Objectives: This study investigated the frequency of glomerular dysfunction in children with beta thalassaemia major (β-TM) by using different markers and correlating them with serum ferritin and iron chelation therapy.
Methods: The study, carried out between August 2011 and May 2012, included 100 patients with β-TM, in two groups. Group Ia (n = 62) received chelation therapy (deferoxamine). Group Ib (n = 38) received follow-up care at the Pediatric Hematology Outpatient Clinic, Minia University Children's Hospital, Egypt. Group II included 50 apparently healthy controls, age- and sex-matched to Group I. All patients underwent a thorough history-taking, clinical examination and laboratory investigations.

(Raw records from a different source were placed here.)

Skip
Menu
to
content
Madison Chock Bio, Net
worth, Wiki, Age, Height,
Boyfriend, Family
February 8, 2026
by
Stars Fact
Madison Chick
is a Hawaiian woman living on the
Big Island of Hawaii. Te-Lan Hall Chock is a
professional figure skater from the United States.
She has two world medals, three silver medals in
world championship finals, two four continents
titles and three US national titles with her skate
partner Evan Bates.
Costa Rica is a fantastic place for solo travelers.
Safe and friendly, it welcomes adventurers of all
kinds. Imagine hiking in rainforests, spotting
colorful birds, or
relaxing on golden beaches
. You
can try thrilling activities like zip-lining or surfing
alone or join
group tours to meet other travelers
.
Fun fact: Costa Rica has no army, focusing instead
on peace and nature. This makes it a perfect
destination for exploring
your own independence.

Results: Compared to Group II, Groups Ia and Ib had significantly higher levels of cystatin C, serum creatinine and serum ferritin, and a higher albumin/creatinine ratio in their urine, and a significantly lower estimated glomerular filtration rate (eGFR) and creatinine clearance (P <0.05). Moreover, Group Ia had a significantly lower eGFR and creatinine clearance than Group Ib. Cystatin C had a highly significant strong negative correlation with eGFR and creatinine clearance and a significantly strong positive correlation with serum ferritin, and a higher sensitivity and specificity than serum creatinine and creatinine clearance for small changes in GFR.
Conclusion: β-TM patients had a high frequency of glomerular dysfunction-possibly attributable to chronic anaemia, iron overload or chelation therapy. Periodic renal assessment is mandatory to detect renal complications. Cystatin C is a promising marker to monitor glomerular dysfunction, having a higher sensitivity and specificity than serum creatinine and creatinine clearance for small changes in GFR.
Keywords: Abnormalities, glomerular; Chelation Therapy; Cystatin C; Egypt; beta-Thalassemia.